Others argued, however, that even if the Gaza conflict didn’t lead to a mass exodus of young voters to Trump, it could pose problems for Biden if young people don’t vote.

“You hear from a lot of people who are just increasingly apathetic about voting for Joe Biden,” said Cameron Driggers, a 19-year-old University of Florida student and member of the youth council of the state Democratic Party.

An Israel divestment campaign organizer on his campus, Driggers noted that Biden would need not just votes but youth organizers to win in 2024, including many who had become active in the protest politics around Gaza.

“He continues to basically spit in the face of youth organizers around the country,” he said. “He’s especially enraging the people who turn out votes.”

In a statement, Mia Ehrenberg, a Biden campaign spokesperson, pointed to the campaign’s investments in its own campus organizers and youth groups, and its intention to “continue to show up and communicate with young voters on the issues they care about,” including climate change, gun laws and student loans.

The Biden administration has recently announced more changes to student loan repayments and Biden directed his administration to consider reclassifying marijuana as a less serious drug.
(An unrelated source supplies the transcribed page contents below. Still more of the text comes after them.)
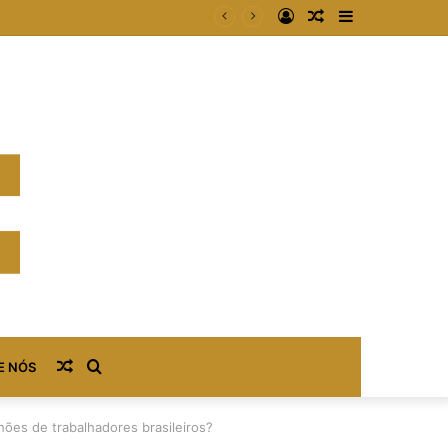
Entrar
Artigo
Barra
plataformas digitais
aleatório
Lateral
Artigo
Procurar
E NÓS
aleatório
por
hões de trabalhadores brasileiros?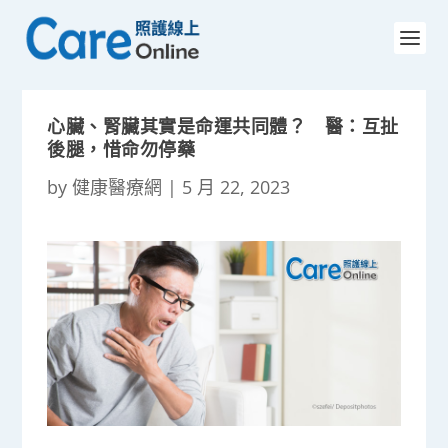
心臟、腎臟其實是命運共同體？ 醫：互扯
後腿，惜命勿停藥
by
健康醫療網
|
5 月 22, 2023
His campaign promoted his stance on the social media platform X at exactly 4:20 p.m. on April 20.

Driggers said he had broadly supported Biden before the Gaza invasion, citing his steps liberalizing marijuana policies, support for labor rights, and withdrawal of U.S. troops from Afghanistan. But his support had been tested by Gaza.

“I do recognize that Trump is almost certainly going to be worse than Biden on all of these issues,” he said. “But at a certain point, you know, there has to be a line” for Biden. “And I believe he’s close to crossing that.”